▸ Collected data
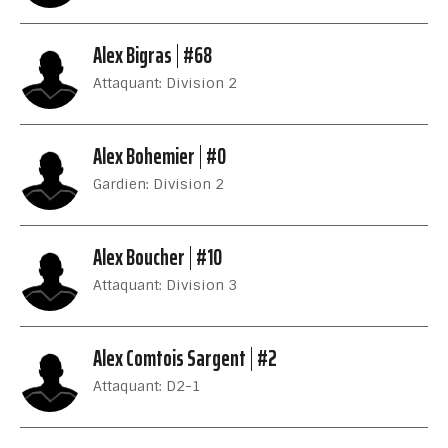
Alex Bigras
#68
Attaquant: Division 2
Alex Bohemier
#0
Gardien: Division 2
Alex Boucher
#10
Attaquant: Division 3
Alex Comtois Sargent
#2
Attaquant: D2-1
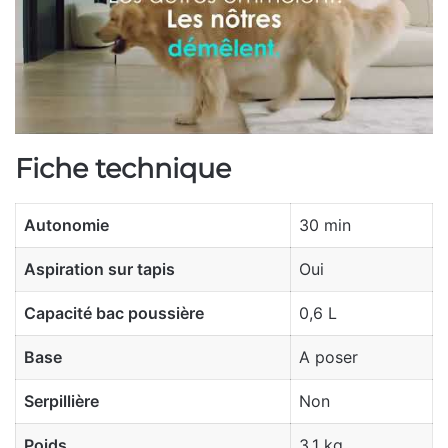
Fiche technique
Autonomie
30 min
Aspiration sur tapis
Oui
Capacité bac poussière
0,6 L
Base
A poser
Serpillière
Non
Poids
3,1 kg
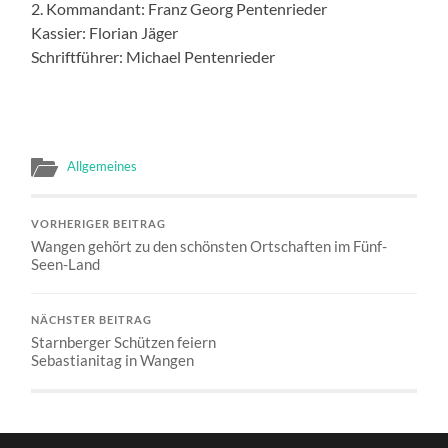
2. Kommandant: Franz Georg Pentenrieder
Kassier: Florian Jäger
Schriftführer: Michael Pentenrieder
Allgemeines
VORHERIGER BEITRAG
Wangen gehört zu den schönsten Ortschaften im Fünf-
Seen-Land
NÄCHSTER BEITRAG
Starnberger Schützen feiern
Sebastianitag in Wangen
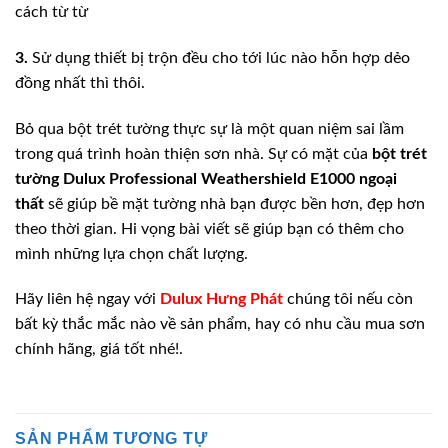
cách từ từ
3.
Sử dụng thiết bị trộn đều cho tới lúc nào hỗn hợp dẻo
đồng nhất thì thôi.
Bỏ qua bột trét tường thực sự là một quan niệm sai lầm
trong quá trình hoàn thiện sơn nhà. Sự có mặt của
bột trét
tường
Dulux Professional Weathershield E1000 ngoại
thất
sẽ giúp bề mặt tường nhà bạn được bền hơn, đẹp hơn
theo thời gian. Hi vọng bài viết sẽ giúp bạn có thêm cho
mình những lựa chọn chất lượng.
Hãy liên hệ ngay với
Dulux Hưng Phát
chúng tôi nếu còn
bất kỳ thắc mắc nào về sản phẩm, hay có nhu cầu mua sơn
chính hãng, giá tốt nhé!.
SẢN PHẨM TƯƠNG TỰ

▸ YOUR ASSIGNMENT
Your answer must consist only of the lines from the one containing "Bỏ qua bột trét" through the last line of the data above, both included, exactly as written.

▸ WRITTEN RESPONSE
Bỏ qua bột trét tường thực sự là một quan niệm sai lầm
trong quá trình hoàn thiện sơn nhà. Sự có mặt của
bột trét
tường
Dulux Professional Weathershield E1000 ngoại
thất
sẽ giúp bề mặt tường nhà bạn được bền hơn, đẹp hơn
theo thời gian. Hi vọng bài viết sẽ giúp bạn có thêm cho
mình những lựa chọn chất lượng.
Hãy liên hệ ngay với
Dulux Hưng Phát
chúng tôi nếu còn
bất kỳ thắc mắc nào về sản phẩm, hay có nhu cầu mua sơn
chính hãng, giá tốt nhé!.
SẢN PHẨM TƯƠNG TỰ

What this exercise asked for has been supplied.